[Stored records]

*****

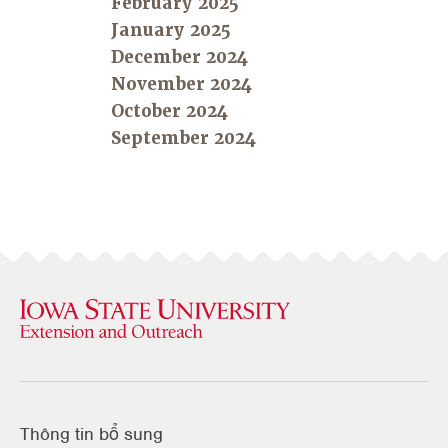
February 2025
January 2025
December 2024
November 2024
October 2024
September 2024
Thông tin bổ sung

*****

YOUR TASK: Leave the pictures out and output the rest of the data word for word.

ANSWER AREA:
February 2025
January 2025
December 2024
November 2024
October 2024
September 2024
Thông tin bổ sung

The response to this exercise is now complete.